> Information provided:
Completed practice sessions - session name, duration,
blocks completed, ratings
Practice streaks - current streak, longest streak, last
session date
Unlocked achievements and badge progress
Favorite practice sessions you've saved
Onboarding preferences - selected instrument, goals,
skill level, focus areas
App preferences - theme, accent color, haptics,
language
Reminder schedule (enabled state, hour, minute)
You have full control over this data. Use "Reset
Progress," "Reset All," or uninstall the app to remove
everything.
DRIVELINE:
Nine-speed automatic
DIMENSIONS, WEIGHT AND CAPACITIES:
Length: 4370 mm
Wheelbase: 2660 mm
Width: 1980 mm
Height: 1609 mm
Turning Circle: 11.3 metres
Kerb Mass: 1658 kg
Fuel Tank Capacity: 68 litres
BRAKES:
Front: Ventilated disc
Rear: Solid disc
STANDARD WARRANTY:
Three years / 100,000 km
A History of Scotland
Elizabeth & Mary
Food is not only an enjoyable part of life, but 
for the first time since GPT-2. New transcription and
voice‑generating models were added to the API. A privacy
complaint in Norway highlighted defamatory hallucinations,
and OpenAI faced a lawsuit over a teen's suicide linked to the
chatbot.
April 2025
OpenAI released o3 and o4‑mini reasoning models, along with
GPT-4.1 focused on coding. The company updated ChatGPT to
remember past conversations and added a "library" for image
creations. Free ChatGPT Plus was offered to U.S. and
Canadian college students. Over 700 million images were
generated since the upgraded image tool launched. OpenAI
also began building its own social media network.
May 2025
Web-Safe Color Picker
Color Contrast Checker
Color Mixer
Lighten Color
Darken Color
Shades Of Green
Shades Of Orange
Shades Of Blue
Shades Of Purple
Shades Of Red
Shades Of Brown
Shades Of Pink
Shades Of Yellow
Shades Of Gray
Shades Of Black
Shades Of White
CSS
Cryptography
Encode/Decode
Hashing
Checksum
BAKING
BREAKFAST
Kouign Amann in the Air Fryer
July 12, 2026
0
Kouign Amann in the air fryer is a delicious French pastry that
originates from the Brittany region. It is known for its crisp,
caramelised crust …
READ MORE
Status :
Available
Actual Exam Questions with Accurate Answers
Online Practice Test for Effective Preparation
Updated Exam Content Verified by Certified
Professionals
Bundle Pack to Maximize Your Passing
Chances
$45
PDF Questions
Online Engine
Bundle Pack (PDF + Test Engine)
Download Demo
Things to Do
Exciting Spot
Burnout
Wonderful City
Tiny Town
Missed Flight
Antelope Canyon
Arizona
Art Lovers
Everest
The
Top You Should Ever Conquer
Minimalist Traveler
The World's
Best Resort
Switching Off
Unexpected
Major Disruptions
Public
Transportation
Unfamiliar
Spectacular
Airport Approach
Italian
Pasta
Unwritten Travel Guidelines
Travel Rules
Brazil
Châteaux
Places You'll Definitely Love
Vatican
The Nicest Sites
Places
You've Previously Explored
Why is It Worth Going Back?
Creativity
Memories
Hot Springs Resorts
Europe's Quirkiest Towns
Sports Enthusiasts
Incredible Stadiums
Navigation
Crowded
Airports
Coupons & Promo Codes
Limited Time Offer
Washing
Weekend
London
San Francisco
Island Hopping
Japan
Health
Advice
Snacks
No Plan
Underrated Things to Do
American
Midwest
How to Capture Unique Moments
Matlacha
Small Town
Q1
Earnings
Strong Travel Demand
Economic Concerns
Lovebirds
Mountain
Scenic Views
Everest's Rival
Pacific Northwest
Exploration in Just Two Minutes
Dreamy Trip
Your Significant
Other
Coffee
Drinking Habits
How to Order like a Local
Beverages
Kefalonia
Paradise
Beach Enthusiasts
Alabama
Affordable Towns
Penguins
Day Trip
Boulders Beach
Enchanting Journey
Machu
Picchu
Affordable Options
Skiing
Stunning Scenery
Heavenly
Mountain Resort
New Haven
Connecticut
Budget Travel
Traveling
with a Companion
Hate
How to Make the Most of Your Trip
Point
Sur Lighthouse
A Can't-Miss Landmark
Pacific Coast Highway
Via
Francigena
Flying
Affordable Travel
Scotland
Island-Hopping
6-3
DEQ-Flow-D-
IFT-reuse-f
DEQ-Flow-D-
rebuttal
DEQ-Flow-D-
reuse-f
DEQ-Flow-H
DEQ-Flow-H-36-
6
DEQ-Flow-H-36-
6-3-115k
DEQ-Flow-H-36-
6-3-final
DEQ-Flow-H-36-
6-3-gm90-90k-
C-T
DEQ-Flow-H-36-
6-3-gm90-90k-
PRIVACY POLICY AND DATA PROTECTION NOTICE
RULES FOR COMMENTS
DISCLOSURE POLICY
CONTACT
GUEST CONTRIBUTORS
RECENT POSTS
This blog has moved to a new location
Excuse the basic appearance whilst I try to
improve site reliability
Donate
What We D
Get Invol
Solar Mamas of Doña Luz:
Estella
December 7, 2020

> Activity: Would you return all of the data exactly as it stands above?

> Task output:
Completed practice sessions - session name, duration,
blocks completed, ratings
Practice streaks - current streak, longest streak, last
session date
Unlocked achievements and badge progress
Favorite practice sessions you've saved
Onboarding preferences - selected instrument, goals,
skill level, focus areas
App preferences - theme, accent color, haptics,
language
Reminder schedule (enabled state, hour, minute)
You have full control over this data. Use "Reset
Progress," "Reset All," or uninstall the app to remove
everything.
DRIVELINE:
Nine-speed automatic
DIMENSIONS, WEIGHT AND CAPACITIES:
Length: 4370 mm
Wheelbase: 2660 mm
Width: 1980 mm
Height: 1609 mm
Turning Circle: 11.3 metres
Kerb Mass: 1658 kg
Fuel Tank Capacity: 68 litres
BRAKES:
Front: Ventilated disc
Rear: Solid disc
STANDARD WARRANTY:
Three years / 100,000 km
A History of Scotland
Elizabeth & Mary
Food is not only an enjoyable part of life, but 
for the first time since GPT-2. New transcription and
voice‑generating models were added to the API. A privacy
complaint in Norway highlighted defamatory hallucinations,
and OpenAI faced a lawsuit over a teen's suicide linked to the
chatbot.
April 2025
OpenAI released o3 and o4‑mini reasoning models, along with
GPT-4.1 focused on coding. The company updated ChatGPT to
remember past conversations and added a "library" for image
creations. Free ChatGPT Plus was offered to U.S. and
Canadian college students. Over 700 million images were
generated since the upgraded image tool launched. OpenAI
also began building its own social media network.
May 2025
Web-Safe Color Picker
Color Contrast Checker
Color Mixer
Lighten Color
Darken Color
Shades Of Green
Shades Of Orange
Shades Of Blue
Shades Of Purple
Shades Of Red
Shades Of Brown
Shades Of Pink
Shades Of Yellow
Shades Of Gray
Shades Of Black
Shades Of White
CSS
Cryptography
Encode/Decode
Hashing
Checksum
BAKING
BREAKFAST
Kouign Amann in the Air Fryer
July 12, 2026
0
Kouign Amann in the air fryer is a delicious French pastry that
originates from the Brittany region. It is known for its crisp,
caramelised crust …
READ MORE
Status :
Available
Actual Exam Questions with Accurate Answers
Online Practice Test for Effective Preparation
Updated Exam Content Verified by Certified
Professionals
Bundle Pack to Maximize Your Passing
Chances
$45
PDF Questions
Online Engine
Bundle Pack (PDF + Test Engine)
Download Demo
Things to Do
Exciting Spot
Burnout
Wonderful City
Tiny Town
Missed Flight
Antelope Canyon
Arizona
Art Lovers
Everest
The
Top You Should Ever Conquer
Minimalist Traveler
The World's
Best Resort
Switching Off
Unexpected
Major Disruptions
Public
Transportation
Unfamiliar
Spectacular
Airport Approach
Italian
Pasta
Unwritten Travel Guidelines
Travel Rules
Brazil
Châteaux
Places You'll Definitely Love
Vatican
The Nicest Sites
Places
You've Previously Explored
Why is It Worth Going Back?
Creativity
Memories
Hot Springs Resorts
Europe's Quirkiest Towns
Sports Enthusiasts
Incredible Stadiums
Navigation
Crowded
Airports
Coupons & Promo Codes
Limited Time Offer
Washing
Weekend
London
San Francisco
Island Hopping
Japan
Health
Advice
Snacks
No Plan
Underrated Things to Do
American
Midwest
How to Capture Unique Moments
Matlacha
Small Town
Q1
Earnings
Strong Travel Demand
Economic Concerns
Lovebirds
Mountain
Scenic Views
Everest's Rival
Pacific Northwest
Exploration in Just Two Minutes
Dreamy Trip
Your Significant
Other
Coffee
Drinking Habits
How to Order like a Local
Beverages
Kefalonia
Paradise
Beach Enthusiasts
Alabama
Affordable Towns
Penguins
Day Trip
Boulders Beach
Enchanting Journey
Machu
Picchu
Affordable Options
Skiing
Stunning Scenery
Heavenly
Mountain Resort
New Haven
Connecticut
Budget Travel
Traveling
with a Companion
Hate
How to Make the Most of Your Trip
Point
Sur Lighthouse
A Can't-Miss Landmark
Pacific Coast Highway
Via
Francigena
Flying
Affordable Travel
Scotland
Island-Hopping
6-3
DEQ-Flow-D-
IFT-reuse-f
DEQ-Flow-D-
rebuttal
DEQ-Flow-D-
reuse-f
DEQ-Flow-H
DEQ-Flow-H-36-
6
DEQ-Flow-H-36-
6-3-115k
DEQ-Flow-H-36-
6-3-final
DEQ-Flow-H-36-
6-3-gm90-90k-
C-T
DEQ-Flow-H-36-
6-3-gm90-90k-
PRIVACY POLICY AND DATA PROTECTION NOTICE
RULES FOR COMMENTS
DISCLOSURE POLICY
CONTACT
GUEST CONTRIBUTORS
RECENT POSTS
This blog has moved to a new location
Excuse the basic appearance whilst I try to
improve site reliability
Donate
What We D
Get Invol
Solar Mamas of Doña Luz:
Estella
December 7, 2020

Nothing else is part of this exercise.